Nowadays, the majority of world population live in cities with urbanization moving in faster rates, including in the least urbanized regions of our universe. Population number in cities continuously increases in big chunks primarily due to urbanization and natural population growth. According to official projections, world’s urban population is expected to surpass six billion by 2050, a ratio that substantially undermines the rural population by the time.
Where as cities are places where large number of people commonly live in a relatively more condensed geographical area, the general condition of the environment is always in jeopardy. Moreover, urbanized habitats are hubs of government, commerce, transportation, industries and many more which proves the issue for the need of healthy cities more pressing.
Ethiopia used to be known as under-urbanized, even by African standards until very recently. Things look very different these days. Anyone who frequents Addis and other cities once in a while witnesses the completion of certain skyscrapers and the commencement of scaffolding for a new one beside it. This trend has continued for more than a decade now and is ensuring a swift urban development in the capital as well as in smaller cities which keeps the cities in state of expansion.
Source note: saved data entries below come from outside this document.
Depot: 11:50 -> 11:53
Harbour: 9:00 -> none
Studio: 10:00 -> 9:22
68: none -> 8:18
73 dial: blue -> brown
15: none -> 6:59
With more than 80 per cent of Nation’s population still living in the countryside, the development of road networks, market accessibility and the need for better social services is contributing to the flow of large crowds to cities day in and day out. In the meantime, it is fundamental to make sure that cities are attractive places in which to work and live, through securing safe and healthy environment.
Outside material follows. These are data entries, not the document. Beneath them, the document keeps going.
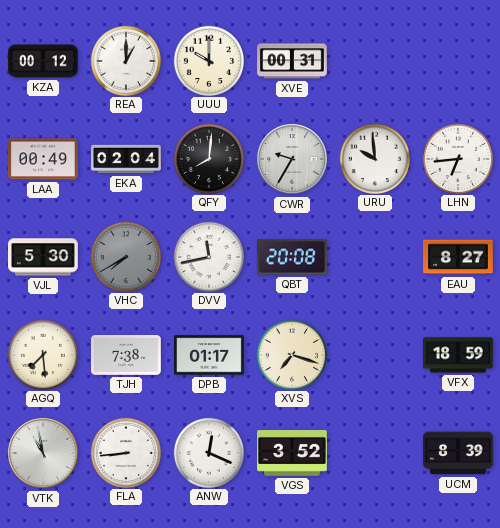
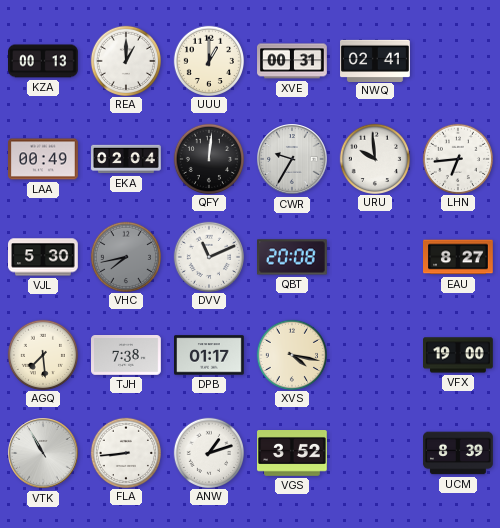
KZA: 00:12 -> 00:13
UUU: 10:00 -> 1:00
NWQ: none -> 02:41
QFY: 8:01 -> 12:01
VHC: 7:40 -> 7:43
DVV: 11:43 -> 11:11
XVS: 7:18 -> 4:17
VFX: 18:59 -> 19:00
VTK: 10:58 -> 10:55
ANW: 12:19 -> 1:12
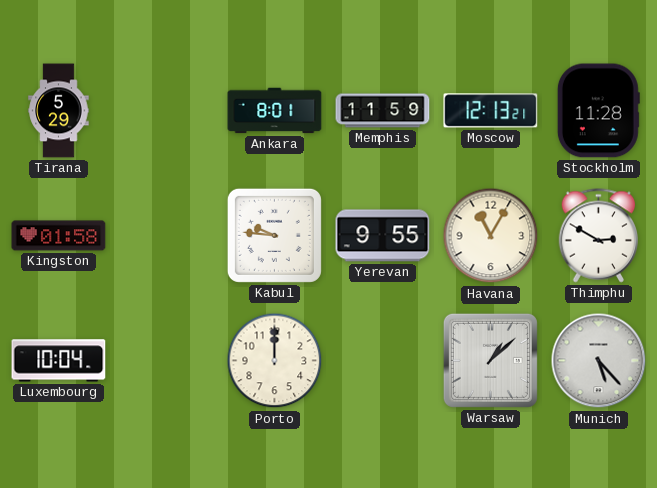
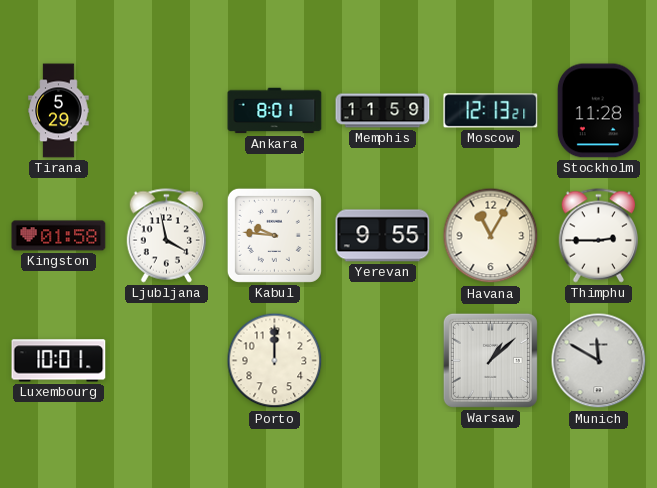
Ljubljana: none -> 3:58
Thimphu: 2:50 -> 2:45
Luxembourg: 10:04 -> 10:01
Munich: 5:23 -> 11:50
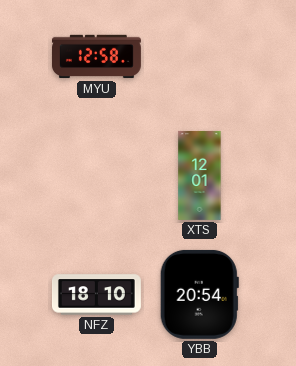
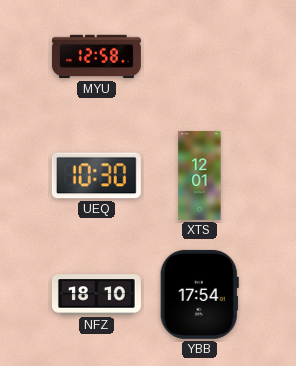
UEQ: none -> 10:30
YBB: 20:54 -> 17:54
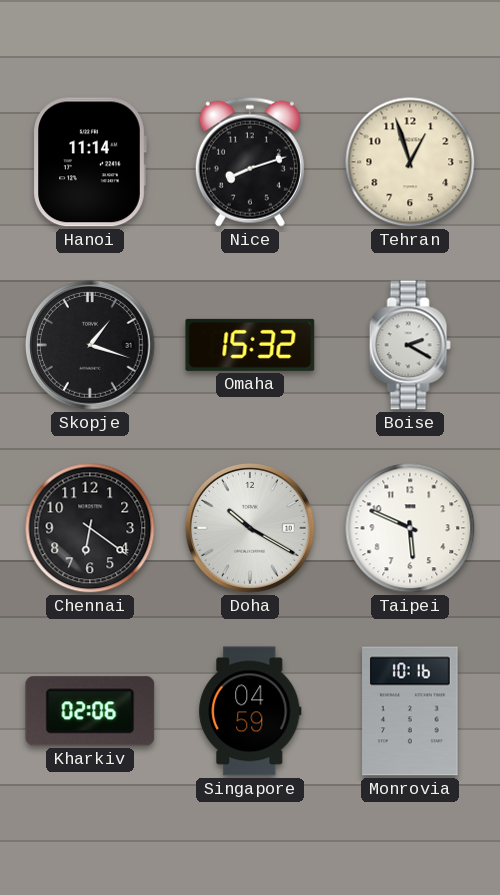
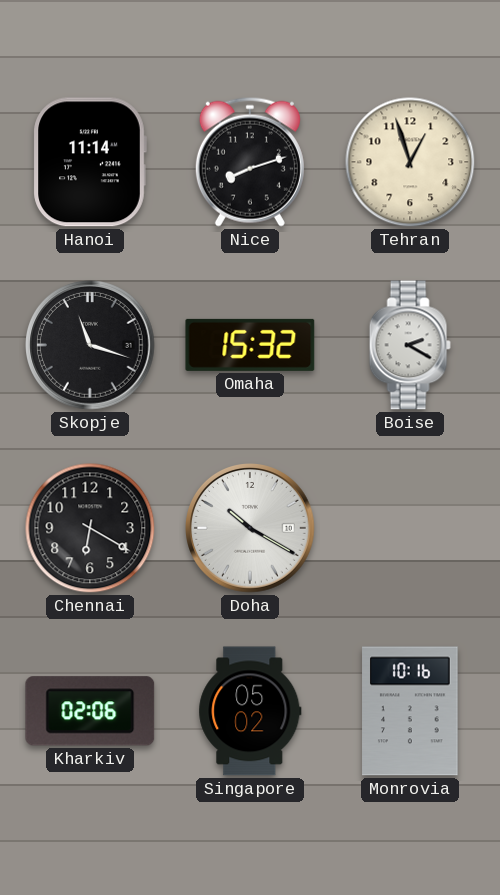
Skopje: 1:18 -> 11:18
Chennai: 6:21 -> 6:20
Taipei: 5:49 -> none
Singapore: 04:59 -> 05:02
Addis Ababa, the capital city is the country’s political and economic centre, home to head offices of African Union and United Nations Economic Commission for Africa. It also accommodates many international aid and development organizations in addition to more than 100 embassies. The city’s population is estimated to be 3.6 million and counting. The economic development witnessed in the country coupled with investment inflows and conference tourism signals to act towards properly managing the city.
However, Addis is among the worst in traffic accident related deaths, according to reports. For instance the World Health Organization recently reported that traffic accidents in Ethiopia account for the deaths of 37.28 persons per 100,000 of which the majority occurs in the capital. This is 2.77 per cent of the total deaths in the country, placing the country 12th in the world.
It is well acknowledged that city systems have to be well-equipped in infrastructure, employment, social services, investments and the like to provide for growing populations, so that new residents can propel higher productivity and faster national growth. In parallel cities need to ensure safety to its residents.
In support of the Nation’s efforts in upgrading the state of Addis Ababa to a more decently habitable metropolis, the city has joined WHO Healthy Cities project to intensify efforts towards reducing non-communicable diseases (NCDs) and injuries by 2018.
Partnership for Healthy Cities is a prestigious global network of cities committed to saving lives by preventing NCDs and injuries. The initiative, supported by Bloomberg Philanthropies in partnership with WHO, as well as Vital Strategies, will enable cities around the world to deliver a high-impact policy or programmatic intervention to reduce NCD risk factors in their communities.
“In Ethiopia, 51 per cent of deaths every year are attributable to non-communicable diseases and injuries,” said City Mayor Deriba Kuma up on disclosing cities inclusion in the worldwide partnership. Deriba further expresses his pleasure in joining the former New York City Mayor Michael Bloomberg to engage in this global effort promoting change in the community towards ensuring healthier and longer lives for citizens.
Exposure to NCDs is high in low and middle-income countries with 67 per cent of global deaths, where making the matter worse, only one percent of health funding addresses them. Addis Ababa, as partaker in the partnership for Healthy Cities is committing to take proven steps to reduce risk factors for non communicable diseases and injuries and improve environments where people live, work and play.
Bloomberg said, “the partnership for Healthy Cities brings immediate support to cities whose mayors are committed to healthier lives for their citizens and to leading the charge globally to reduce NCDs and injuries.” He further noted that small changes at community levels can save many lives caused by injuries and NCDs currently claiming eight out of ten deaths globally. The majority of these deaths occur in low- and middle-income countries, and many of them are preventable if proven solutions are put into place.
Hence in dealing with the situation, targeting cities should be duly considered as cities are uniquely positioned to transform the fight against diseases and injuries by implementing policies to significantly reduce exposure to risk factors.
Addis Ababa will work with Bloomberg Philanthropies and implementing partners for the coming 18 months to improve road safety, receiving technical assistance as needed. The initiative will also hand cities five million USD to focus on healthy lifestyles. Moreover, the initiative will offer the city a chance to share health, accident and injury related good practices and lessons learned among participating mayors of different cities. The partnership leverages the unique positioning of mayors to help achieve the UN Sustainable Development Goals (SDGs) by 2030 including improving health and creating safer, more sustainable cities.